■ To do ■
Starting at the line that holds "Adatvédelmi irányelvek (678, 1586)", transcribe every line to the end of the data exactly; include no other lines.

(Records contained in a dataset)
- Opening Delimiter -

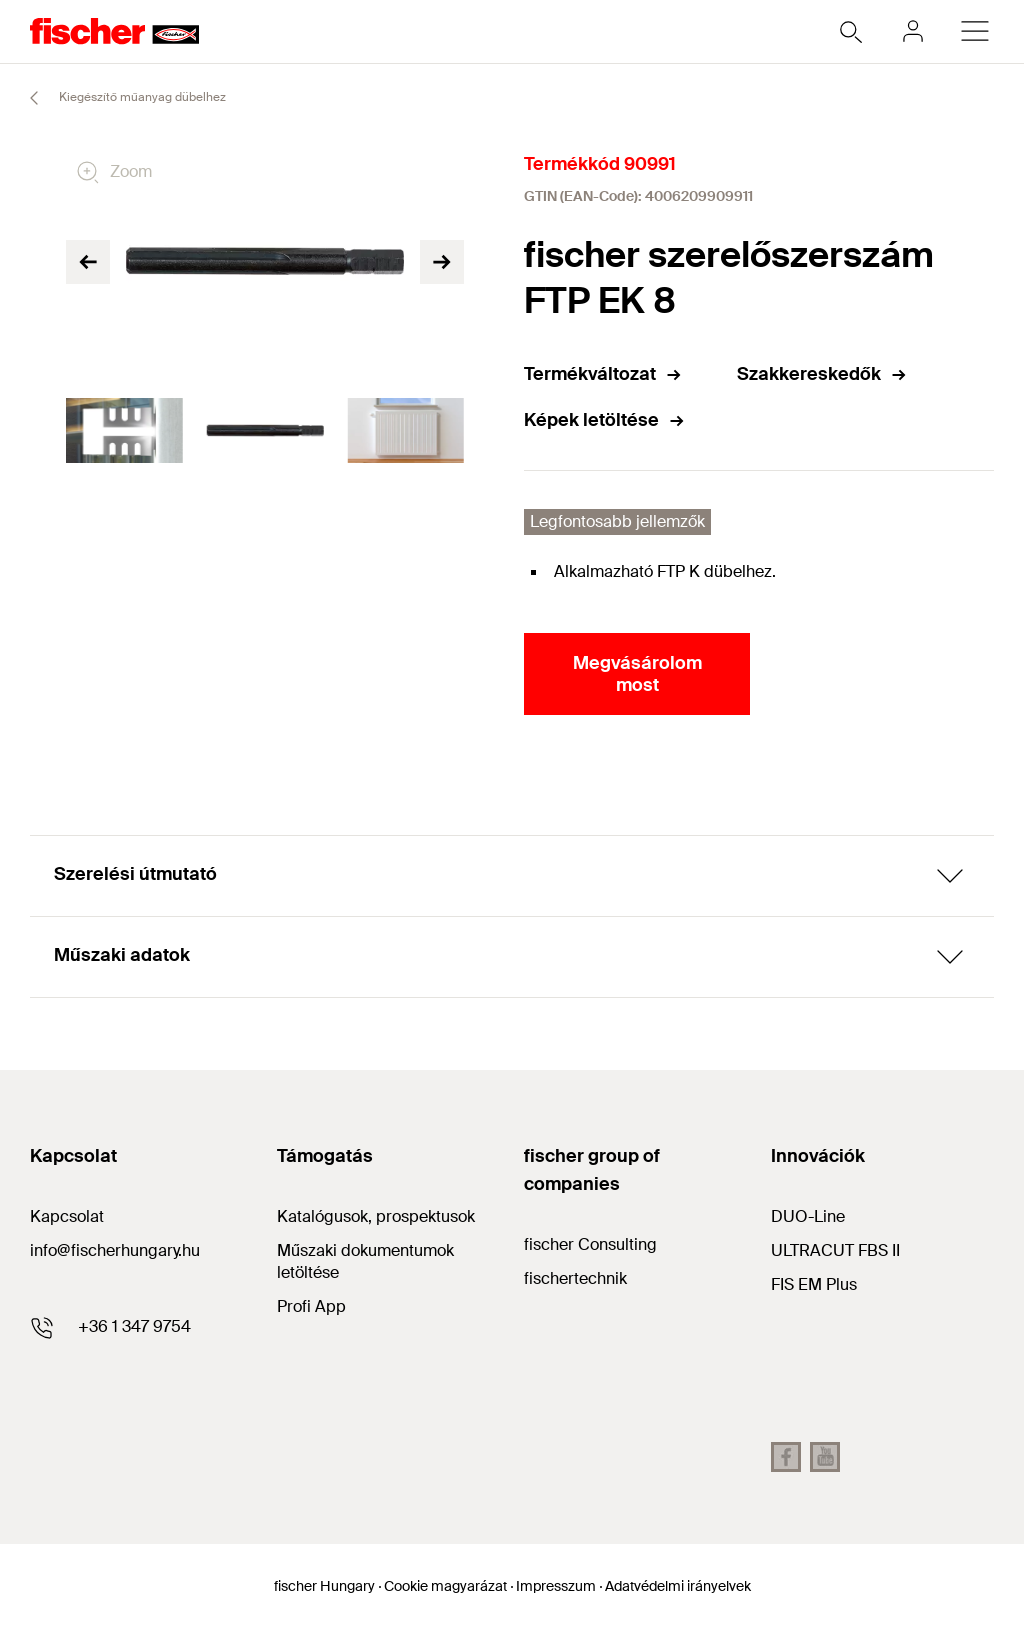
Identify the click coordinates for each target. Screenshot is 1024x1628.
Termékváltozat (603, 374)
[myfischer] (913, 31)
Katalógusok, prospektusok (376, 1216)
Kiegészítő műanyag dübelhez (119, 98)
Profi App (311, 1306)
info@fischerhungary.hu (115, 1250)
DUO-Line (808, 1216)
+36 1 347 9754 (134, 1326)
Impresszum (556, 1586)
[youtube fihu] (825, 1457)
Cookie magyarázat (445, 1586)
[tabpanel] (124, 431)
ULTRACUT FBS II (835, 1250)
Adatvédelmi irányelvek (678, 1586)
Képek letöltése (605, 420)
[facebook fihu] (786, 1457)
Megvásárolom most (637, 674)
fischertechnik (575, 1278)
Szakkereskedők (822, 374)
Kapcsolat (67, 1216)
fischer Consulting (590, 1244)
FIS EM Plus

- Closing Delimiter -

■ Expected answer ■
Adatvédelmi irányelvek (678, 1586)
Képek letöltése (605, 420)
[facebook fihu] (786, 1457)
Megvásárolom most (637, 674)
fischertechnik (575, 1278)
Szakkereskedők (822, 374)
Kapcsolat (67, 1216)
fischer Consulting (590, 1244)
FIS EM Plus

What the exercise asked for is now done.